(Page-level text extractions)

--

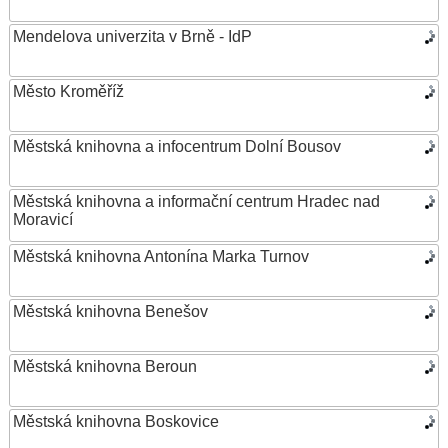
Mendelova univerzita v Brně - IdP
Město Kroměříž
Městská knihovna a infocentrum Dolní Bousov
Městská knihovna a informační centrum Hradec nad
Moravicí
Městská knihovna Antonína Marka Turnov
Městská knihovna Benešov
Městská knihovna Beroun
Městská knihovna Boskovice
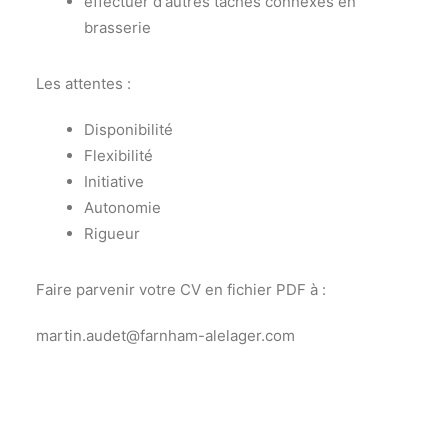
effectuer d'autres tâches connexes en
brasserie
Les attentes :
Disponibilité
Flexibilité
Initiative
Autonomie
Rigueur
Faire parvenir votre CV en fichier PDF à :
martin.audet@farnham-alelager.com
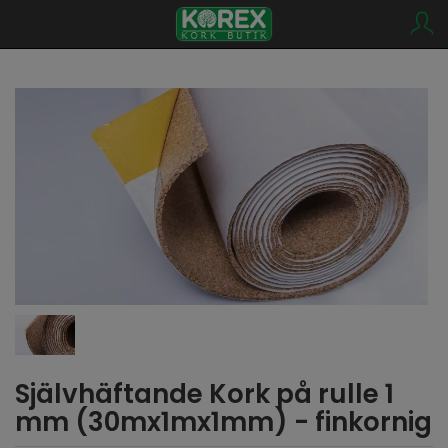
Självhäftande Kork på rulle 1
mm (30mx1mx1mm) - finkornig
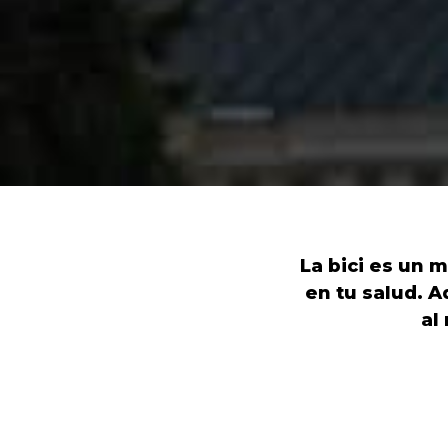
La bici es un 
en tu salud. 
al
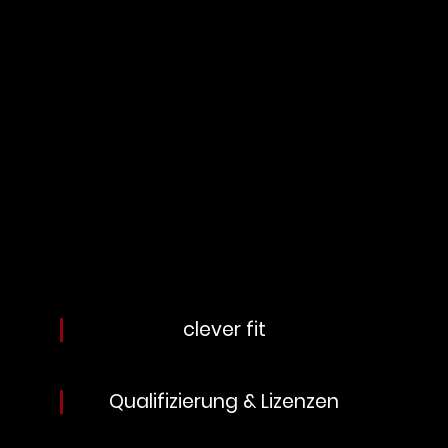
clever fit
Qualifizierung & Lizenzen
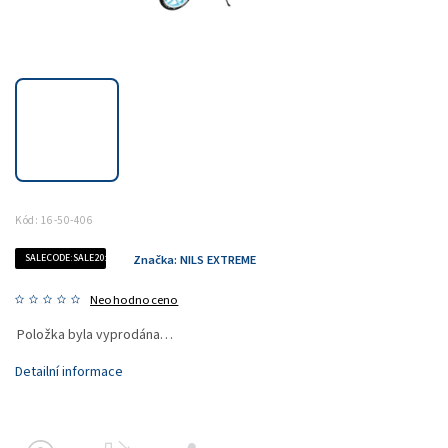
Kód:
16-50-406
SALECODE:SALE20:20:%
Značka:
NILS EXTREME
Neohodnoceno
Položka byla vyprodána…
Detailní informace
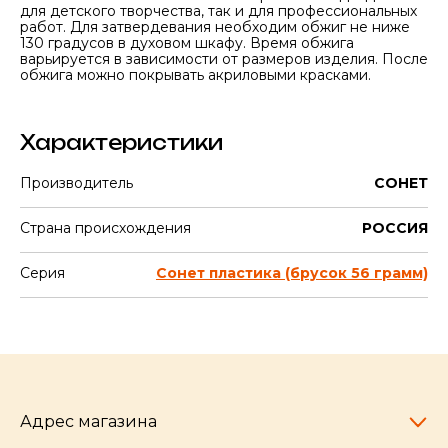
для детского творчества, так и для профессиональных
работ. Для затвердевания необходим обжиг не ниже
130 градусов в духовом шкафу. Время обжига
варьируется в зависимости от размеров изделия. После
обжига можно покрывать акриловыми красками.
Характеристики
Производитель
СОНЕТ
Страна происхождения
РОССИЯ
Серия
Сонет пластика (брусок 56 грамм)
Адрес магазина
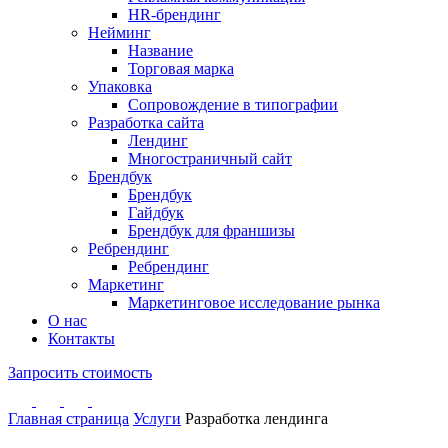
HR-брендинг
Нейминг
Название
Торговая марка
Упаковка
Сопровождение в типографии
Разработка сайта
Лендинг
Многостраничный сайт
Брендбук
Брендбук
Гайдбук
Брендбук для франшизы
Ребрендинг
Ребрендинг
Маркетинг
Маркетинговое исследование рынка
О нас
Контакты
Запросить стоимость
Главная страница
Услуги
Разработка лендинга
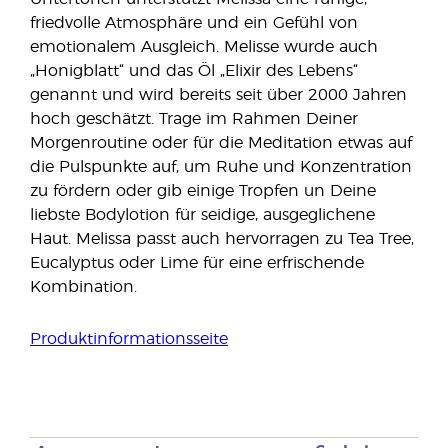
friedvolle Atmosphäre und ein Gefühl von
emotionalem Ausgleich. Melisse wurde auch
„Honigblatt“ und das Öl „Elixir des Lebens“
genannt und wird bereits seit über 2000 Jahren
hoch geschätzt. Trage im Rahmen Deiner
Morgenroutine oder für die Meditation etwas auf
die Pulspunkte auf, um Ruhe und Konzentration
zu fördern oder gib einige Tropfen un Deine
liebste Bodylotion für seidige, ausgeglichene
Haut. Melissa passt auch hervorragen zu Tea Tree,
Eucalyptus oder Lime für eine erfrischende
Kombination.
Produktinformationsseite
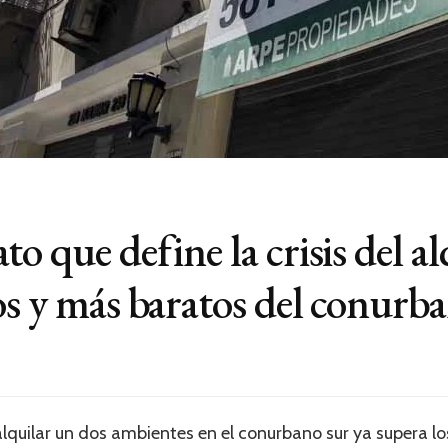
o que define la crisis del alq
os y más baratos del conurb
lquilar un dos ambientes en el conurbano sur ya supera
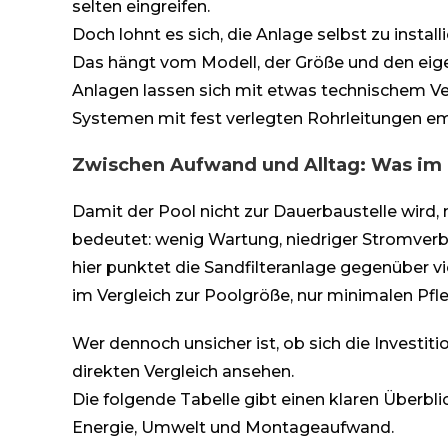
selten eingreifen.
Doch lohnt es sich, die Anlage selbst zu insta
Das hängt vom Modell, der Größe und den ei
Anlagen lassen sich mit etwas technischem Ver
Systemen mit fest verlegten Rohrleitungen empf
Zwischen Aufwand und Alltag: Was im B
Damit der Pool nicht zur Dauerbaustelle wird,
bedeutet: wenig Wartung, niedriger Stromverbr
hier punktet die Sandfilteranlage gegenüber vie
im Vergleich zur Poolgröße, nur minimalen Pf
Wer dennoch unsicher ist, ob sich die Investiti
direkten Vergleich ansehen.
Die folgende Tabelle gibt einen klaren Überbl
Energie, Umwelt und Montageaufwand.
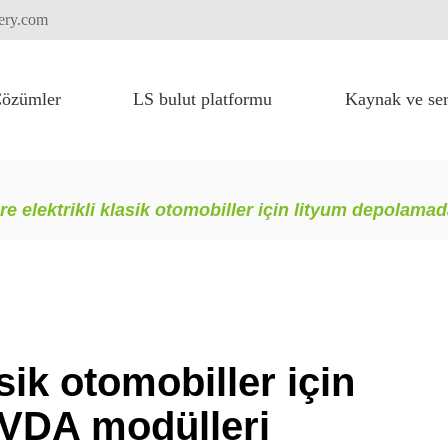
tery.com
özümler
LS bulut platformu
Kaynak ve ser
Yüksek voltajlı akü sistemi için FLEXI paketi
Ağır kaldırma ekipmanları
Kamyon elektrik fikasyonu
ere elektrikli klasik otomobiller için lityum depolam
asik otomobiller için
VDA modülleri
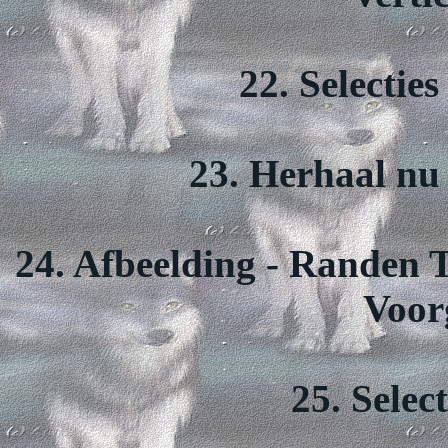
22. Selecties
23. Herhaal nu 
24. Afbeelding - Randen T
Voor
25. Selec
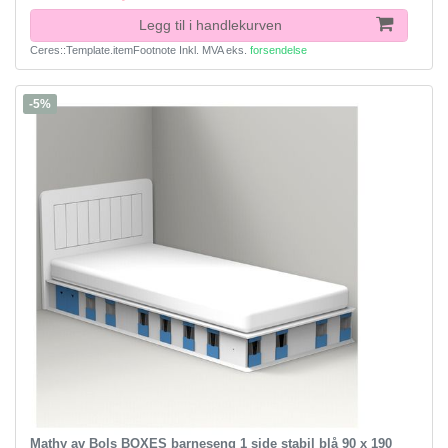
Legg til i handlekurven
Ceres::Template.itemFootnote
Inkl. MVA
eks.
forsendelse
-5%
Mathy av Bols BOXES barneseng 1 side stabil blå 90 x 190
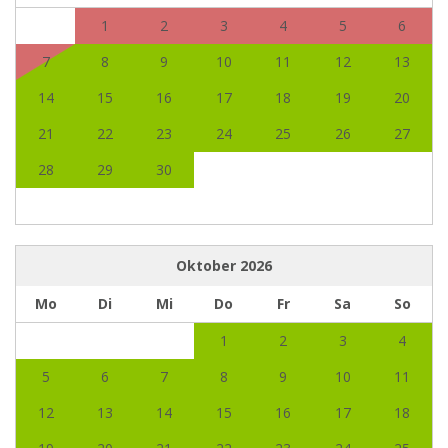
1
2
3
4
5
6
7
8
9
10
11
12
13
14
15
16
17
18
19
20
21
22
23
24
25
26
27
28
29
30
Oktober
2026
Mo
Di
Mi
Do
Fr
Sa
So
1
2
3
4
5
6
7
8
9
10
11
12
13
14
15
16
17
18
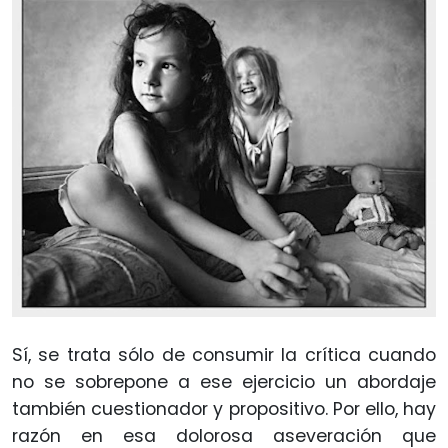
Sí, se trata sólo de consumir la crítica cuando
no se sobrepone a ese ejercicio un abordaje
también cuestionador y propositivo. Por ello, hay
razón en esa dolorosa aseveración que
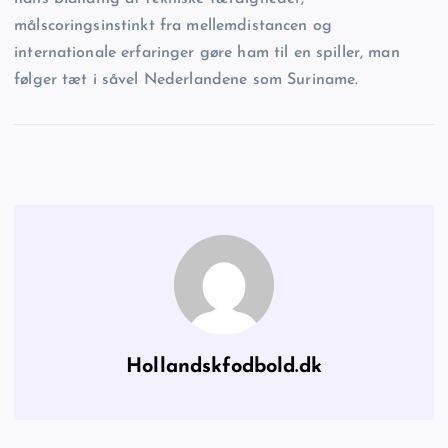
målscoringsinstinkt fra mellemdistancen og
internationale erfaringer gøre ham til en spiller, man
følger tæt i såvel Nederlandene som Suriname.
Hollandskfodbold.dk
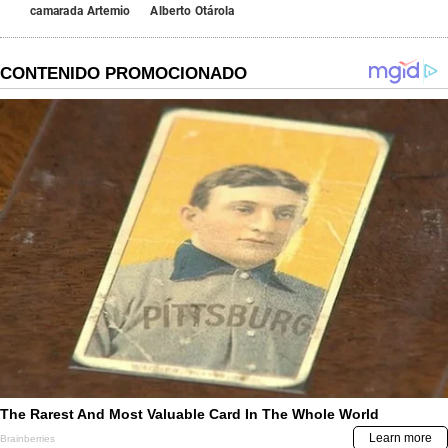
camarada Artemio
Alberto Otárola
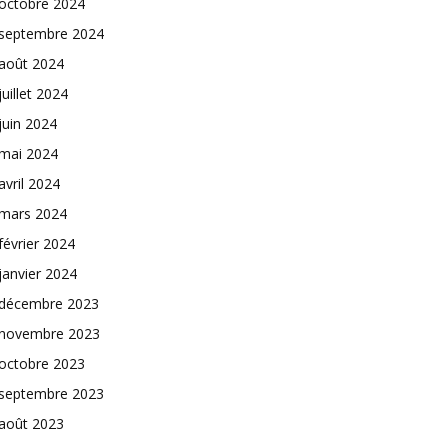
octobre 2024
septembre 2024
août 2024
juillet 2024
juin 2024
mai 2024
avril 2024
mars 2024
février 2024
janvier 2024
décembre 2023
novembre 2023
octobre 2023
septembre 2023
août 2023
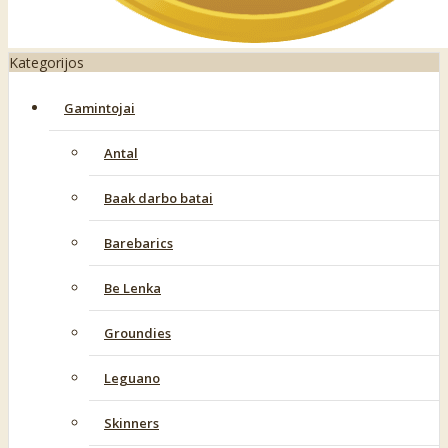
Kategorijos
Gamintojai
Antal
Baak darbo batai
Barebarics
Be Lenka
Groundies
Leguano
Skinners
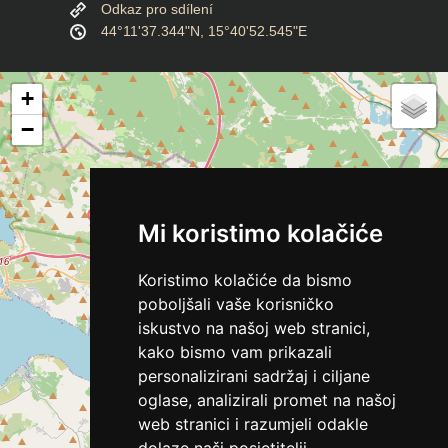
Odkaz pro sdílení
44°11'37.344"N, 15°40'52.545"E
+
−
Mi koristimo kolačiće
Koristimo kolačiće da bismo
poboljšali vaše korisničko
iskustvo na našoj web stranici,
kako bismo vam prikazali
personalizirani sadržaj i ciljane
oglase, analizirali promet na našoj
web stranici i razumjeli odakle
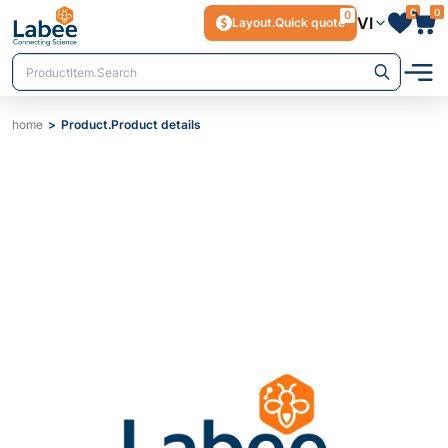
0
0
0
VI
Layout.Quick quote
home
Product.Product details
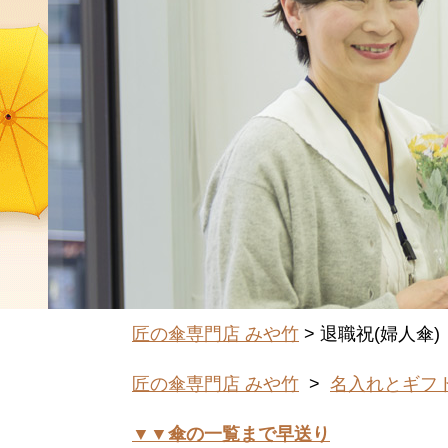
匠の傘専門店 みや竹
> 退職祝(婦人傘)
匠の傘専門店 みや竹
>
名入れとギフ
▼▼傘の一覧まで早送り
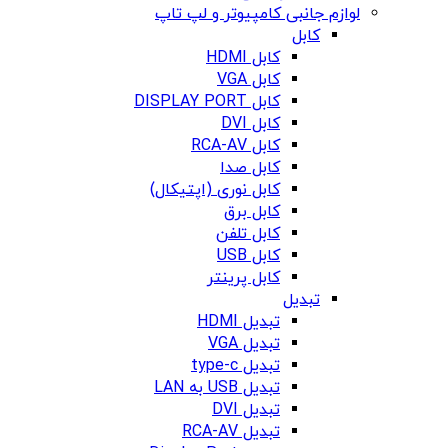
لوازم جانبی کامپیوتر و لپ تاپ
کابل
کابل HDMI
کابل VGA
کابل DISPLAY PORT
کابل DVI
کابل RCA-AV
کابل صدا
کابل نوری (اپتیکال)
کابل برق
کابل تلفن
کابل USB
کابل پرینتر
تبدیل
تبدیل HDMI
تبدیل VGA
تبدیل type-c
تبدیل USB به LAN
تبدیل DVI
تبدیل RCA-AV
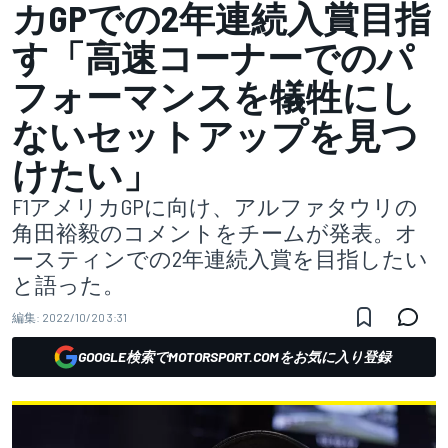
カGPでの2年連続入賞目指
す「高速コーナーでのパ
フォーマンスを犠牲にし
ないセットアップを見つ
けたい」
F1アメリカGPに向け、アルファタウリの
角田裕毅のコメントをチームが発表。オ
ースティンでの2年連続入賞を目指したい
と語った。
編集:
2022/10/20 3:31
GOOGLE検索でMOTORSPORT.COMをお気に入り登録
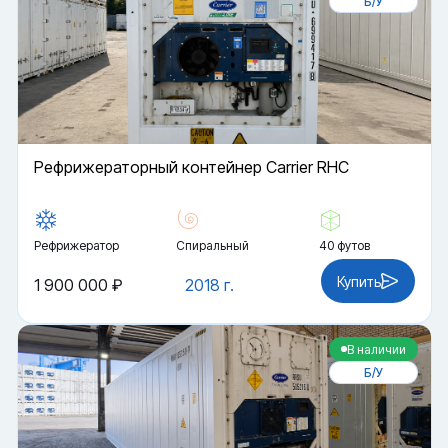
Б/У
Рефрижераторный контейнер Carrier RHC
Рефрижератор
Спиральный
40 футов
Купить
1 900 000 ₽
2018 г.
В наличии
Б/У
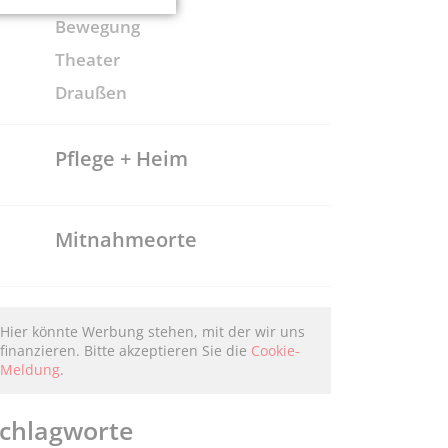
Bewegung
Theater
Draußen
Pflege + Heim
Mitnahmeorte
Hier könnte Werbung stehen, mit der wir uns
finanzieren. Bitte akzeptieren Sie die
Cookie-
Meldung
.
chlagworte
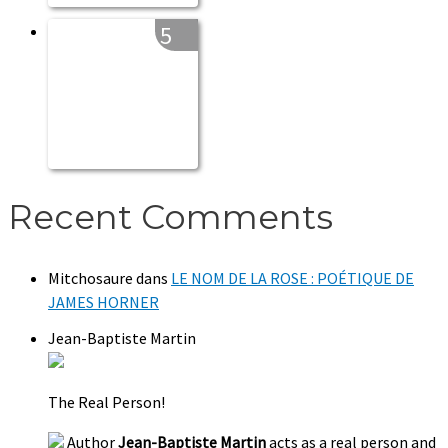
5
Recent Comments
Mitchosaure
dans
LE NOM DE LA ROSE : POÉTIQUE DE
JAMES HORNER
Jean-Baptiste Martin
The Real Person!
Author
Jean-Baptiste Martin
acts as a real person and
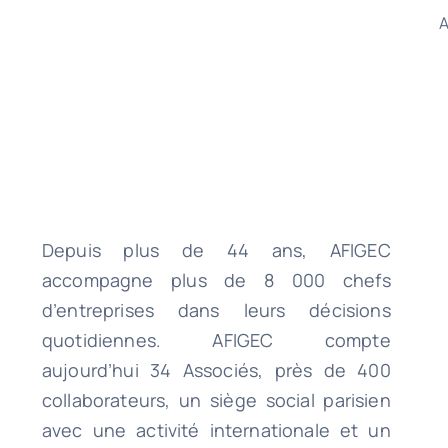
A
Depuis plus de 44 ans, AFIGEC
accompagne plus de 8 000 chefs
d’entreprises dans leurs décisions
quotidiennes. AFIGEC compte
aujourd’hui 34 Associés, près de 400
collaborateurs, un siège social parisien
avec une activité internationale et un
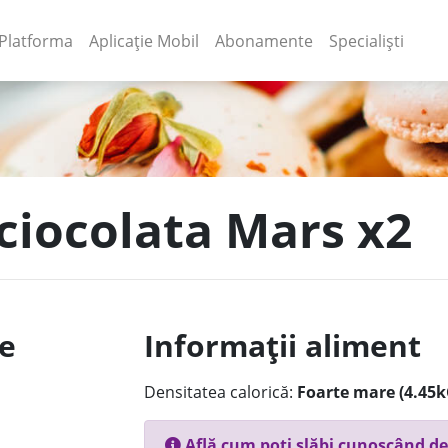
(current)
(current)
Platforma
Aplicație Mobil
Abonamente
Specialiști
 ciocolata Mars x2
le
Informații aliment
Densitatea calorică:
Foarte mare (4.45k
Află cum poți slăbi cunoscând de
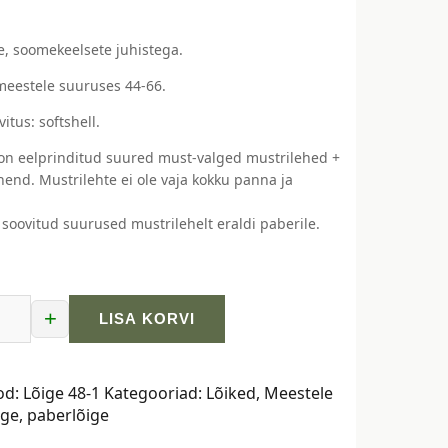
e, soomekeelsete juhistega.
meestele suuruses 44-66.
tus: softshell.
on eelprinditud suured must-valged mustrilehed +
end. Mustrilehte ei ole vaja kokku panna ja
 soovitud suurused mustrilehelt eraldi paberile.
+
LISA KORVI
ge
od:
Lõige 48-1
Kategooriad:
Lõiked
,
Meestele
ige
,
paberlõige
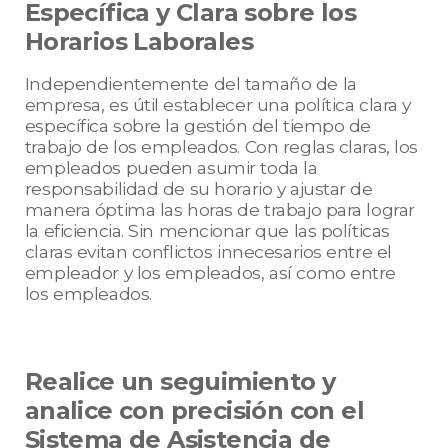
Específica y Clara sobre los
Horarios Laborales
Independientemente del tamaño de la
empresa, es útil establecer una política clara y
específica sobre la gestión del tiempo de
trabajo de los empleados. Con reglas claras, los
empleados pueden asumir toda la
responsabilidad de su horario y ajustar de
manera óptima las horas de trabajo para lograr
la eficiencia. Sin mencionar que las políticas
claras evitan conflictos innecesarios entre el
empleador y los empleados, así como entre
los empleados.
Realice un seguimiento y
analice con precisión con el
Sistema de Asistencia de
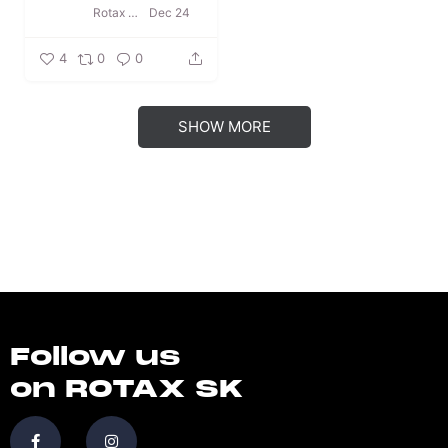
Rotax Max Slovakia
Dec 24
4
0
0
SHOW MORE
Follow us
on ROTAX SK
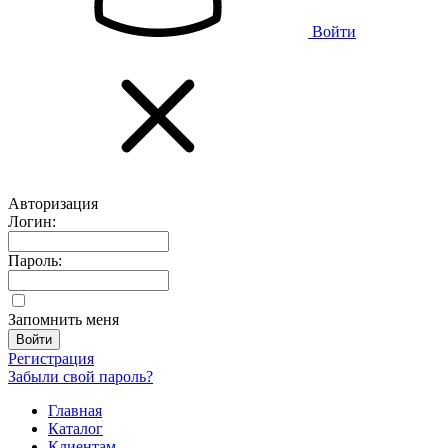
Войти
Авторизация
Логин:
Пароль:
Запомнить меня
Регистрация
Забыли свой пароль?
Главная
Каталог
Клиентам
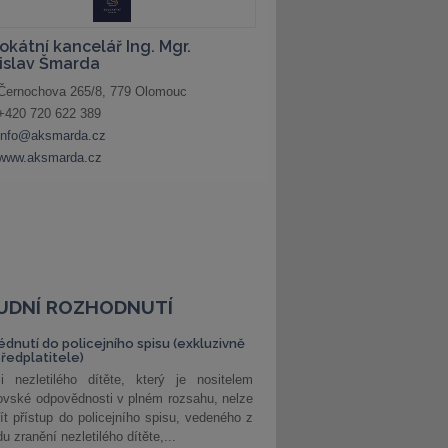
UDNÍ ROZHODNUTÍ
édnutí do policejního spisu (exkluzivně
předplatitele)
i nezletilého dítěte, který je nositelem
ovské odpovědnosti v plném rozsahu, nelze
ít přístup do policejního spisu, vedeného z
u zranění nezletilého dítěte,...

--

◆ EXERCISE AIM
Above are some entries. Restate word for word the lines from the one holding "Qualifizierung & Lizenzen" through the one holding "emotionalem Ausgleich. Melisse wurde auch", but not the pictures.

◆ THE COMPLETED TASK
Qualifizierung & Lizenzen
Kód:
16-50-406
SALECODE:SALE20:20:%
Značka:
NILS EXTREME
Neohodnoceno
Položka byla vyprodána…
Detailní informace
для детского творчества, так и для профессиональных
работ. Для затвердевания необходим обжиг не ниже
130 градусов в духовом шкафу. Время обжига
варьируется в зависимости от размеров изделия. После
обжига можно покрывать акриловыми красками.
Характеристики
Производитель
СОНЕТ
Страна происхождения
РОССИЯ
Серия
Сонет пластика (брусок 56 грамм)
Адрес магазина
HR-брендинг
Нейминг
Название
Торговая марка
Упаковка
Сопровождение в типографии
Разработка сайта
Лендинг
Многостраничный сайт
Брендбук
Брендбук
Гайдбук
Брендбук для франшизы
Ребрендинг
Ребрендинг
Маркетинг
Маркетинговое исследование рынка
О нас
Контакты
Запросить стоимость
Главная страница
Услуги
Разработка лендинга
friedvolle Atmosphäre und ein Gefühl von
emotionalem Ausgleich. Melisse wurde auch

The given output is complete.